The most significant outcome of the Barna survey, in the
eyes of the research group’s founder, California-based author George Barna, “is
the prevalence of decisions made during childhood.”
Barna reasons, “Families, churches and parachurch ministries
must recognize that primary window of opportunity for effectively reaching
people with the good news of Jesus’ death and resurrection is during the
pre-teen years. It is during those years that people develop their frames of
reference for the remainder of their life – especially theologically and
morally. Consistently explaining and modeling truth principles for young people
is the most critical factor in their spiritual development.”
*****
“The term 'adolescence' is psycho-babble for a teenager
because modern psychology has never been able to figure out what life is when a
person goes through puberty and becomes a teenager,” explains Richard Jordan in
a study.
“Until they grow those 5, 6, 7, 8 years into maturity . . .
Mark Twain said when kids turn 13 you put them into a barrel, seal the lid and
feed them through a knothole because that’s the only safe way to handle one.
Then when they get to be 16 you plug up the knot hole because here’s someone
growing into adulthood.
“Modern psycho-babble says 'adolescence' is where you don’t
have good self-worth and self-esteem and you feel rejected. All that’s just
selfishness. You know who the Bible says is worthy? The Lamb. Why? Because He
was slain.
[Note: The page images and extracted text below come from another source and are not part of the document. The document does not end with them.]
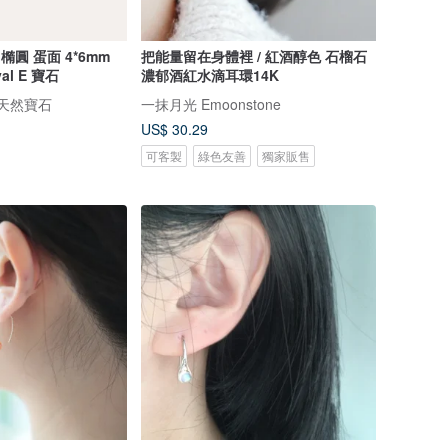
橢圓 蛋面 4*6mm
把能量留在身體裡 / 紅酒醇色 石榴石
l E 寶石
濃郁酒紅水滴耳環14K
的天然寶石
一抹月光 Emoonstone
US$ 30.29
可客製
綠色友善
獨家販售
The verse says ‘worthy is the Lamb that was slain to receive power,
and riches, and wisdom, and strength, and honour, and glory, and blessing.’
“You want to have some worth, you’re going to find it in
Him. You’re a sinner. The Book says all of your good works are as ‘filthy
rags.’ That don’t sound too worthy, does it?
"You see, the problem is when people, instead of taking
the truth of God’s Word and believing what it says--and taking the solution
God’s Word gives you--they want to do it themselves and it don’t work.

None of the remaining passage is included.